Las autoridades no solo le secuestraron el BMW descapotable, sino que también le retuvieron la licencia de conducir y trasladaron Antolín a la Comisaría Sexta para asentar el caso previo a su traspaso al Juzgado Contravencional.
El concejal, que asumió en 2023 y todavía no cumplió los dos años de mandato, ahora deberá afrontar una multa podría llegar a alcanzar los 5 millones de pesos.
La detención de Antolín tuvo claras repercusiones en el ámbito político. Desde el Partido Libertario emitieron un comunicado donde solicitaron la renuncia de Antolín y la intervención del Tribunal de Disciplina de dicho espacio político.
“El comportamiento señalado constituye una falta grave a los principios éticos y a la conducta responsable que todo ciudadano y representante público debe observar.

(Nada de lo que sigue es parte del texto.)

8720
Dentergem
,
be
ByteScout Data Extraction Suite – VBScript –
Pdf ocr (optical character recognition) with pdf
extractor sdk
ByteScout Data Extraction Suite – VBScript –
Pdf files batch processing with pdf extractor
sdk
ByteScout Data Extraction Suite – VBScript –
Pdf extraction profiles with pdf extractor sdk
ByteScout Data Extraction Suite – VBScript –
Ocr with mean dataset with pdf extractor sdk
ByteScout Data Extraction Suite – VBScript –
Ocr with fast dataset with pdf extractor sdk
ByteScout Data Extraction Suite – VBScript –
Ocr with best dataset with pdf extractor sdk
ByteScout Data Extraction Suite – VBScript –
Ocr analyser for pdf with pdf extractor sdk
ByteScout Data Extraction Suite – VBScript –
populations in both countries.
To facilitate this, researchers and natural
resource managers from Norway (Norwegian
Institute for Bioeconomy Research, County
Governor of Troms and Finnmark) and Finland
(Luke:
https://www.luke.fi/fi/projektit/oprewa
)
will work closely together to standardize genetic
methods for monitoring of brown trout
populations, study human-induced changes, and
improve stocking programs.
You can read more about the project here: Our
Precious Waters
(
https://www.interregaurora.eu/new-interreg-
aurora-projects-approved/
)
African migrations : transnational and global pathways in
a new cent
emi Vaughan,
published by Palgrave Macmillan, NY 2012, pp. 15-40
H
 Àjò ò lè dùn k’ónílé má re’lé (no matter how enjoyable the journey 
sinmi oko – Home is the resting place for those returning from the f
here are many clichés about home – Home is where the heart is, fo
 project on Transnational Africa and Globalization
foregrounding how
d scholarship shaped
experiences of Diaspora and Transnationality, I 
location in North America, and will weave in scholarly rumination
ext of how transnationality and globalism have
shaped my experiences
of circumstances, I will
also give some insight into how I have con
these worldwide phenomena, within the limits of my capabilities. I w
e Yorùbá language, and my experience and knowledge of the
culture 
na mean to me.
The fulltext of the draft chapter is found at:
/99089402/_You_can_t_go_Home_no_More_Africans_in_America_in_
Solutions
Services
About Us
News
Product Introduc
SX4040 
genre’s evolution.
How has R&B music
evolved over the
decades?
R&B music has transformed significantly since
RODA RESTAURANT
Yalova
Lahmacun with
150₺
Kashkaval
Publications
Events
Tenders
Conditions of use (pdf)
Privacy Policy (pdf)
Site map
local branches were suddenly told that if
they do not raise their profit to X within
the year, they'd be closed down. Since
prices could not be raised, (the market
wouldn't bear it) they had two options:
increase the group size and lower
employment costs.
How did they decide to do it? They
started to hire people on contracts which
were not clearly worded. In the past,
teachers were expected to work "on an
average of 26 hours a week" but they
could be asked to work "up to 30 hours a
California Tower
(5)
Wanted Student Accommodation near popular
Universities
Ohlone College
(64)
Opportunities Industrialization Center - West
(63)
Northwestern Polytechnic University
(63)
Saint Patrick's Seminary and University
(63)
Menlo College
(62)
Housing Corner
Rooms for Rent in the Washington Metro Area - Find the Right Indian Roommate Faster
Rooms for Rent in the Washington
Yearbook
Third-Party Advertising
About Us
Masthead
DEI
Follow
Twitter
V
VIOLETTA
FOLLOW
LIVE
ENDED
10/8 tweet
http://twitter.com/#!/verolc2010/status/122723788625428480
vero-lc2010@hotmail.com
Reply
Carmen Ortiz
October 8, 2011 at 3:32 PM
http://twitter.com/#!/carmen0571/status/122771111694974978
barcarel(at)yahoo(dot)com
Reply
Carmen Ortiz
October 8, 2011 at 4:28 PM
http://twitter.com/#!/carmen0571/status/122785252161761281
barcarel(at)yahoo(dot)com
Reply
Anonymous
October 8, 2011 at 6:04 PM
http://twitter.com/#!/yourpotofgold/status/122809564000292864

Como fuerza política basada en la responsabilidad individual, no podemos avalar ni relativizar acciones que pongan en riesgo la integridad de terceros, la seguridad pública y la confianza de quienes representamos”, indicaron en el comunicado.
“Nuestro partido sostiene que la libertad solo puede existir cuando cada individuo asume las consecuencias de sus actos. Los cargos públicos no otorgan privilegios ni excepciones: por el contrario, obligan a un comportamiento ejemplar”, agregaron.
La vicegobernadora de Mendoza, Hebe Casado, también se expresó al respecto: “Así como se le solicitó la renuncia al concejal de la UCR de Guaymallén por conducir con alcoholemia en valores superiores a los permitidos, hay que hacer lo mismo con el concejal libertario de San Rafael. Fin”, escribió en redes sociales.